Read through the data and report every line in which the word "söker" occurs.

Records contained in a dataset
▼▼▼

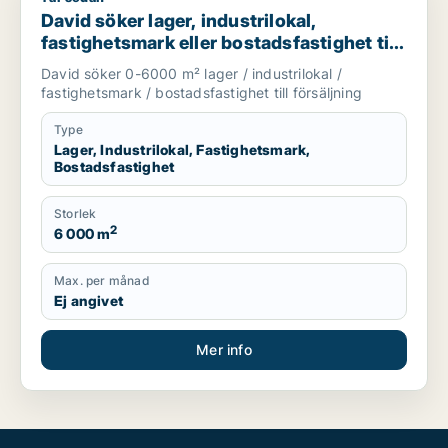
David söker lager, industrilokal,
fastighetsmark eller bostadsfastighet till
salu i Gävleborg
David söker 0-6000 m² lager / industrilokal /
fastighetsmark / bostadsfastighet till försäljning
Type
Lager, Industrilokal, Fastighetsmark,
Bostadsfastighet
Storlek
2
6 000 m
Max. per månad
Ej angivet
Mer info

▲▲▲
▼▼▼

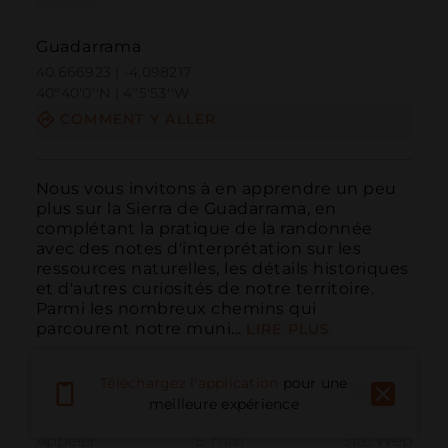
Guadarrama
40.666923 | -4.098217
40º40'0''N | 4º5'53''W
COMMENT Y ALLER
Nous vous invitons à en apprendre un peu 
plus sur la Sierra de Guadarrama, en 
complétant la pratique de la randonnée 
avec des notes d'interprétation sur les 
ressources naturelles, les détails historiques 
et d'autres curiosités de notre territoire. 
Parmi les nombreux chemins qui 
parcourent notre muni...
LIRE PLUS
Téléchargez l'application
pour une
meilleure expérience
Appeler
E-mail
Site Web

▲▲▲
▼▼▼

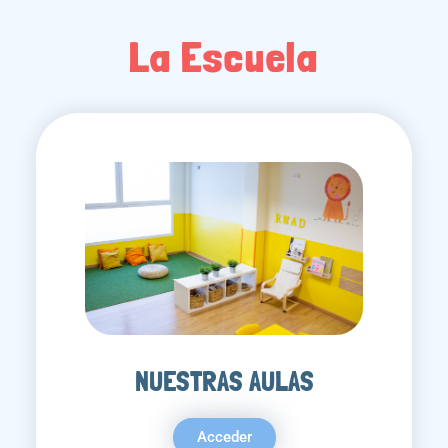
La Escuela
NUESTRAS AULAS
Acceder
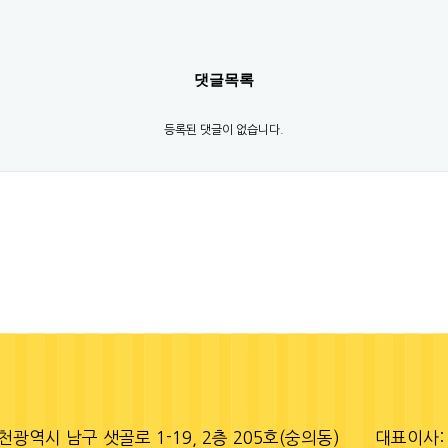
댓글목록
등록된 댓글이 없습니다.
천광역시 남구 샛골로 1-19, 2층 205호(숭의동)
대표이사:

▲▲▲

=== Solution for this task ===
David söker lager, industrilokal,
David söker 0-6000 m² lager / industrilokal /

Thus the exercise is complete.